[Collected data]
______________________________

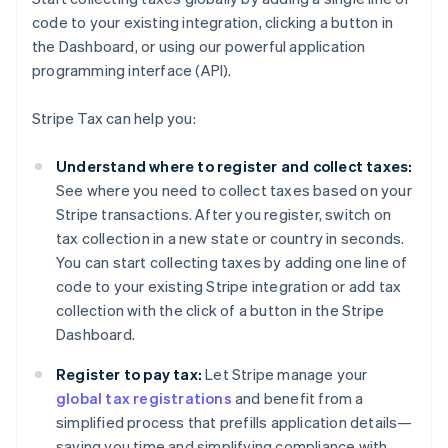
code to your existing integration, clicking a button in
the Dashboard, or using our powerful application
programming interface (API).
Stripe Tax can help you:
Understand where to register and collect taxes:
See where you need to collect taxes based on your
Stripe transactions. After you register, switch on
tax collection in a new state or country in seconds.
You can start collecting taxes by adding one line of
code to your existing Stripe integration or add tax
collection with the click of a button in the Stripe
Dashboard.
Register to pay tax:
Let Stripe manage your
global tax registrations
and benefit from a
simplified process that prefills application details—
saving you time and simplifying compliance with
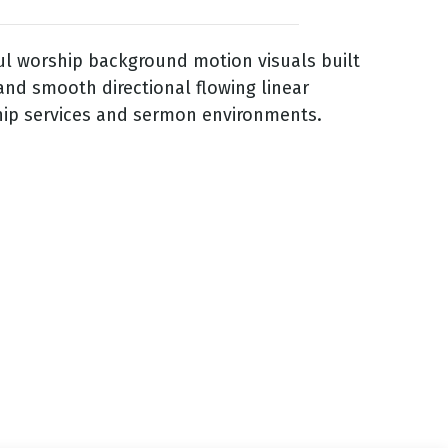
ful worship background motion visuals built
and smooth directional flowing linear
hip services and sermon environments.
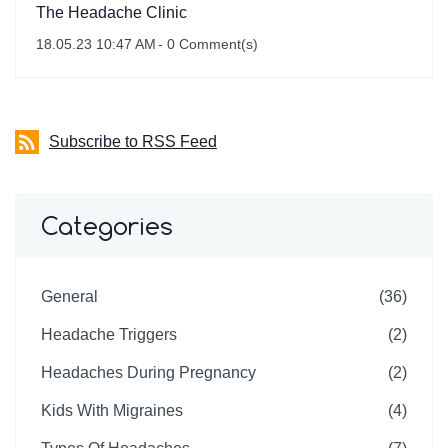
The Headache Clinic
18.05.23 10:47 AM
-
0
Comment(s)
Subscribe to RSS Feed
Categories
General
(36)
Headache Triggers
(2)
Headaches During Pregnancy
(2)
Kids With Migraines
(4)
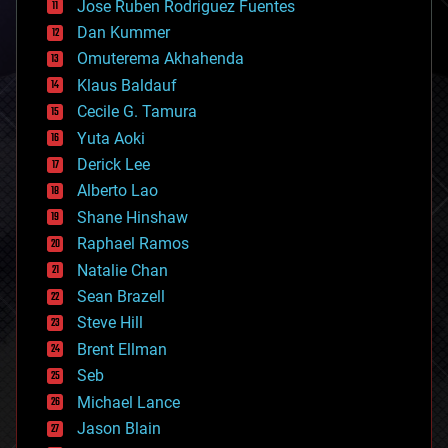
Jose Ruben Rodriguez Fuentes
cosmology
counterterrorism
Dan Kummer
cryonics
Omuterema Akhahenda
cryptocurrencies
Klaus Baldauf
cybercrime/malcode
cyborgs
Cecile G. Tamura
defense
Yuta Aoki
disruptive technology
Derick Lee
driverless cars
Alberto Lao
drones
economics
Shane Hinshaw
education
Raphael Ramos
electronics
Natalie Chan
employment
encryption
Sean Brazell
energy
Steve Hill
engineering
Brent Ellman
entertainment
environmental
Seb
ethics
Michael Lance
events
Jason Blain
evolution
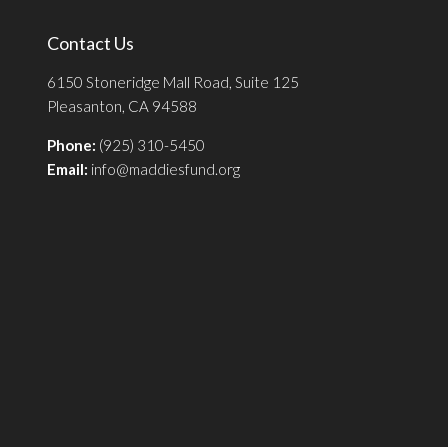
Contact Us
6150 Stoneridge Mall Road, Suite 125
Pleasanton, CA 94588
Phone:
(925) 310-5450
Email:
info@maddiesfund.org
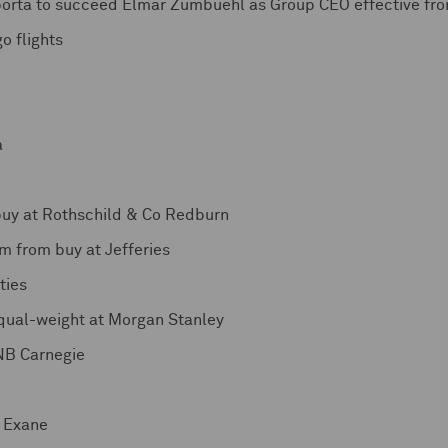
orta to succeed Elmar Zumbuehl as Group CEO effective fro
o flights
a
buy at Rothschild & Co Redburn
 from buy at Jefferies
ties
qual-weight at Morgan Stanley
DNB Carnegie
s Exane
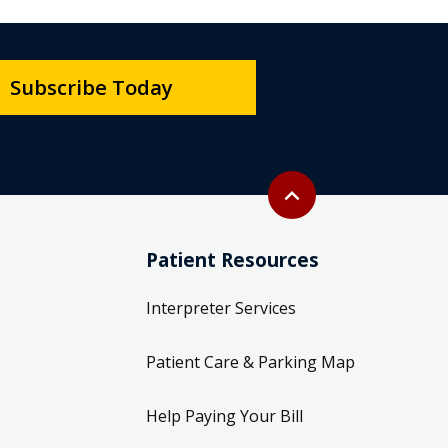
Subscribe Today
Back to top
expand_less
Patient Resources
Interpreter Services
Patient Care & Parking Map
Help Paying Your Bill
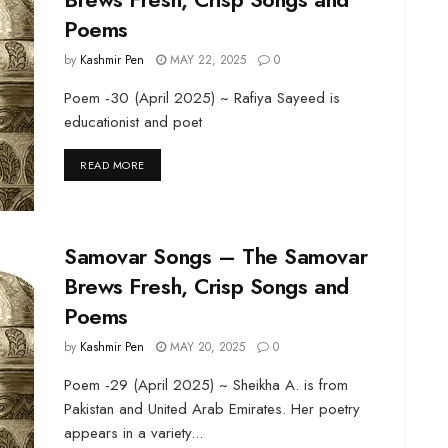
Poems
by
Kashmir Pen
MAY 22, 2025
0
Poem -30 (April 2025) ~ Rafiya Sayeed is
educationist and poet
DETAILS
READ MORE
Samovar Songs – The Samovar
Brews Fresh, Crisp Songs and
Poems
by
Kashmir Pen
MAY 20, 2025
0
Poem -29 (April 2025) ~ Sheikha A. is from
Pakistan and United Arab Emirates. Her poetry
appears in a variety...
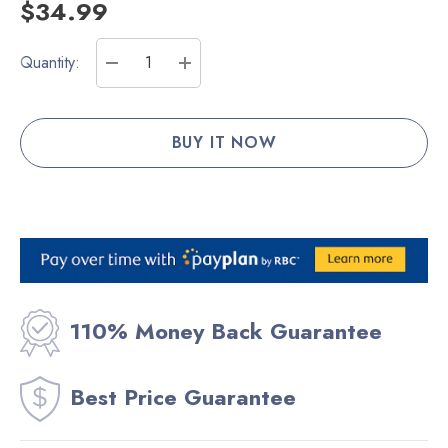
$34.99
Current
Quantity:
Stock:
DECREASE QUANTITY:
INCREASE QUANTITY:
110% Money Back Guarantee
Best Price Guarantee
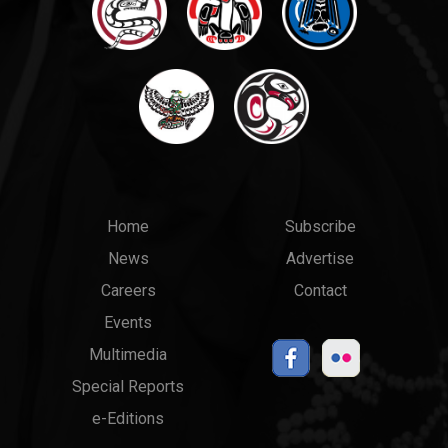
Main
Top
Home
Subscribe
News
Advertise
menu
Links
Careers
Contact
Events
Multimedia
Special Reports
e-Editions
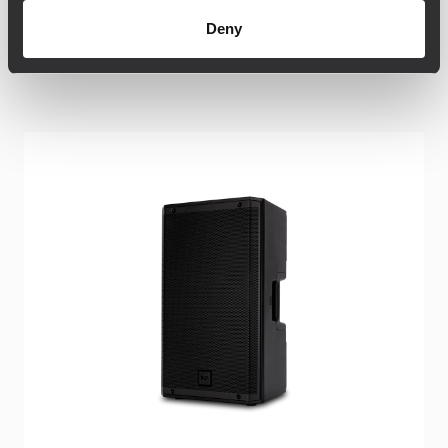
Deny
Productos relacionados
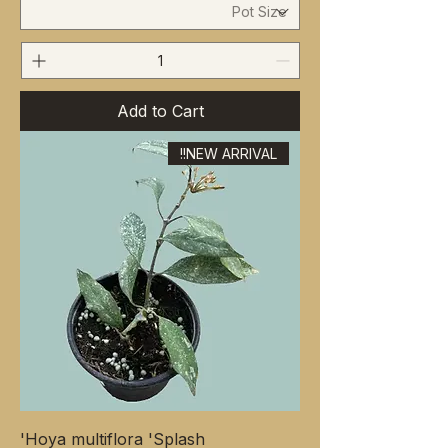
Add to Cart
NEW ARRIVAL!!
Hoya multiflora 'Splash'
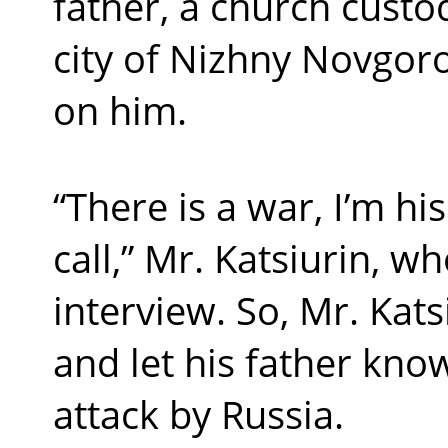
father, a church custod
city of Nizhny Novgoro
on him.
“There is a war, I’m hi
call,” Mr. Katsiurin, wh
interview. So, Mr. Kat
and let his father kn
attack by Russia.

______________________________

● **TASK TO COMPLETE**: In the records above, find each line that mentions the string "Songs", then copy it.

● **ANSWER TO THIS PROBLEM**:
Samovar Songs – The Samovar
Brews Fresh, Crisp Songs and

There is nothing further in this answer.